● **LISTED ENTRIES**:
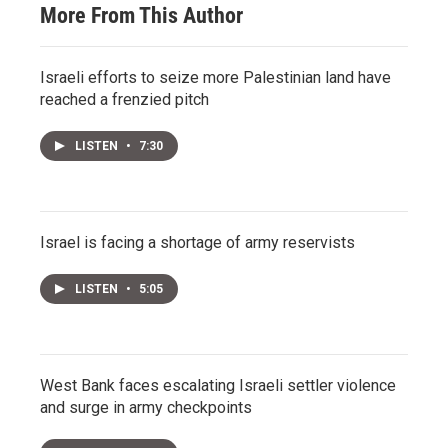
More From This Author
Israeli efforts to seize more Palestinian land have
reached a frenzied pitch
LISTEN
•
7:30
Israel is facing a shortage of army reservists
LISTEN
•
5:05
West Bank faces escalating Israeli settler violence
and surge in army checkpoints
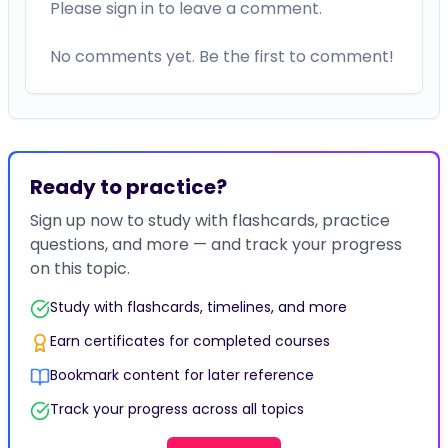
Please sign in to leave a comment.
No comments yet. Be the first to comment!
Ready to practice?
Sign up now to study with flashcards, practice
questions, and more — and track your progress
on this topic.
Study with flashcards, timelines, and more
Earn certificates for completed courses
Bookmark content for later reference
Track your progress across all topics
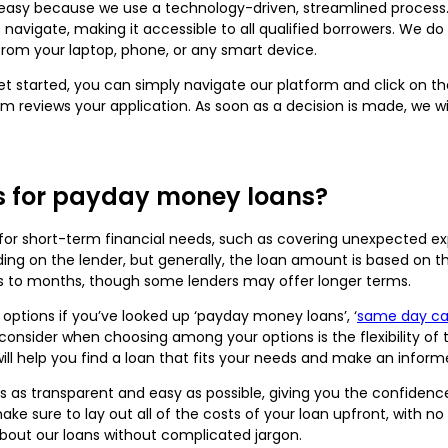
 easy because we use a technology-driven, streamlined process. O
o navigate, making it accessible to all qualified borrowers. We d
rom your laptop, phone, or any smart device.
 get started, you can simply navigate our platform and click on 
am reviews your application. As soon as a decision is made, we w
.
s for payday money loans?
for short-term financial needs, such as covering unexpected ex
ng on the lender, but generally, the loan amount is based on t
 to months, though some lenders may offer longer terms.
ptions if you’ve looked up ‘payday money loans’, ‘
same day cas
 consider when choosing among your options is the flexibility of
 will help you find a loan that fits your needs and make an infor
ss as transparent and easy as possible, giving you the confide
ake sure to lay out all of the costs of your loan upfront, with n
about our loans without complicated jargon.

---

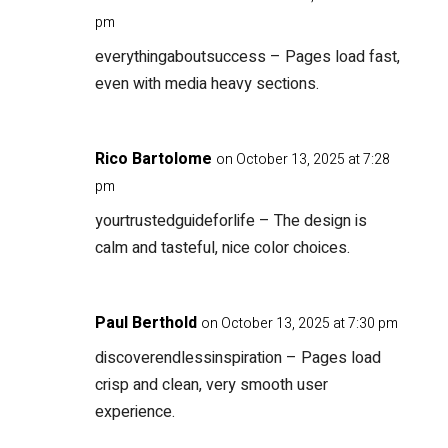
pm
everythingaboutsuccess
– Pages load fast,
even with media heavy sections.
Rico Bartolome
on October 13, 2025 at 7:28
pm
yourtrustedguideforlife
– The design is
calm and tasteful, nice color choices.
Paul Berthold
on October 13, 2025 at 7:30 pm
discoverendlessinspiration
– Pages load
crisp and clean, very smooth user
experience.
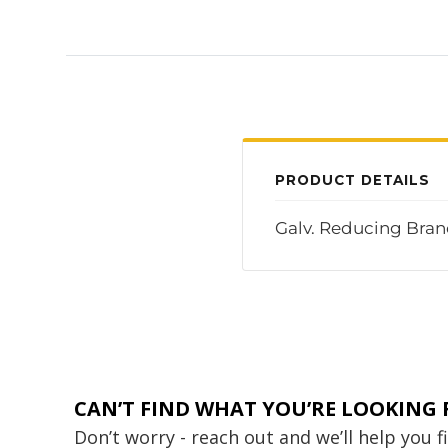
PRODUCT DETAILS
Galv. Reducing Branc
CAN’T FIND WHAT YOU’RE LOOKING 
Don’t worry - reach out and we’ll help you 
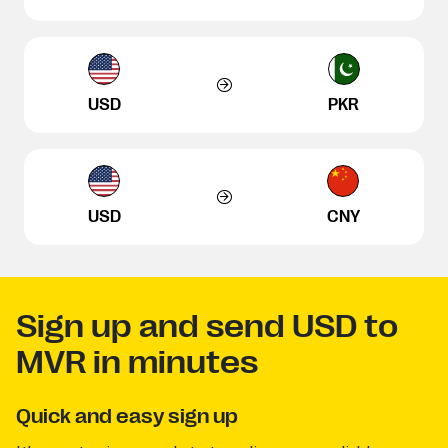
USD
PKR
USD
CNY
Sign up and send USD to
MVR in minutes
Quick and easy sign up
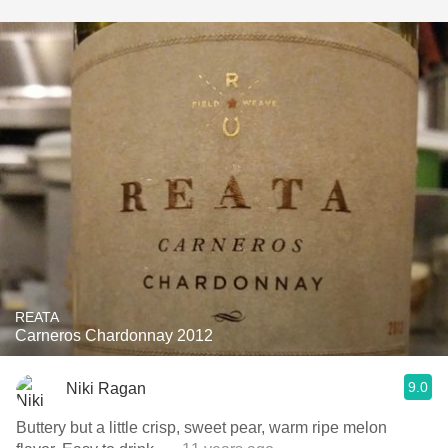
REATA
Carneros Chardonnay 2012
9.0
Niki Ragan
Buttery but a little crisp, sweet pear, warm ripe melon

● **REQUIREMENT**: Look through the listing and return each line containing the word "easy".

● **REPLY**:
 easy because we use a technology-driven, streamlined process. O
ss as transparent and easy as possible, giving you the confide
Quick and easy sign up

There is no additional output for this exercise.